Lacunes au sein des administrations 

Charge donc encore aux administrations d'assimiler la réforme introduite par la loi de 2019. Deux sujets sont notamment pointés du doigt par la HATVP. Le contrôle préalable aux nominations, tout d'abord (104 saisines en 2021 pour 99 avis). Celles-ci concernant ainsi majoritairement des emplois de collaborateurs de cabinets ministériels avec donc une "quasi-absence" de saisines à titre subsidiaire de la part de l'administration. 

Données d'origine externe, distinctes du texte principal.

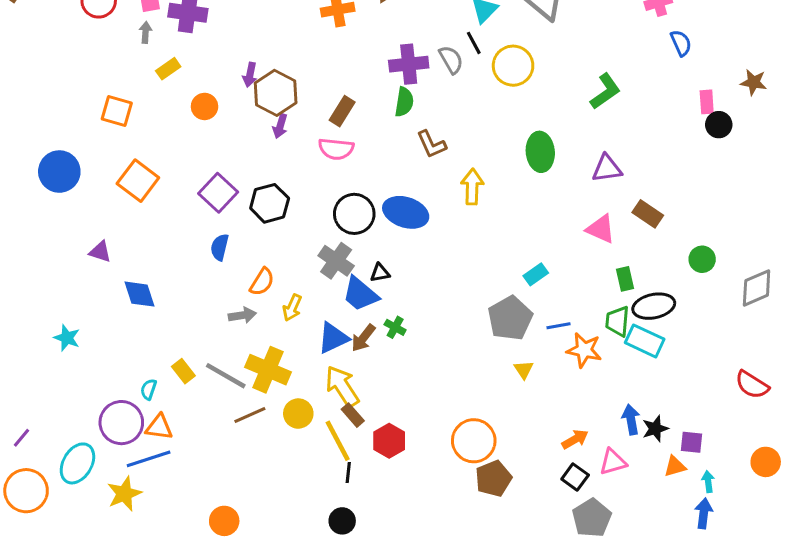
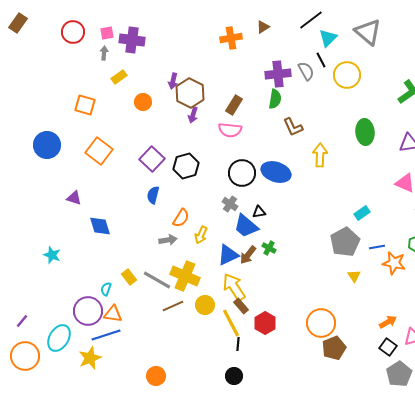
gray cross: (336, 261) -> (230, 204), size x0.7

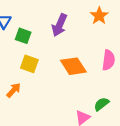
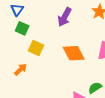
green square: (23, 36) -> (22, 28), moved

Cela, explique la Haute autorité, "interroge tout particulièrement alors que de nombreux emplois – environ 20 000 – sont concernés par le contrôle subsidiaire de pré-nomination". Les échanges avec les référents déontologues font également ressortir qu'ils sont très peu saisis en la matière", poursuit le HATVP. Et d'ajouter que ces éléments "laissent penser que beaucoup d'administrations ne se sont pas appropriées ce nouveau contrôle préalable pourtant nécessaire au regard des fonctions publiques stratégiques et exposées qui sont concernées". A savoir notamment les emplois de direction. 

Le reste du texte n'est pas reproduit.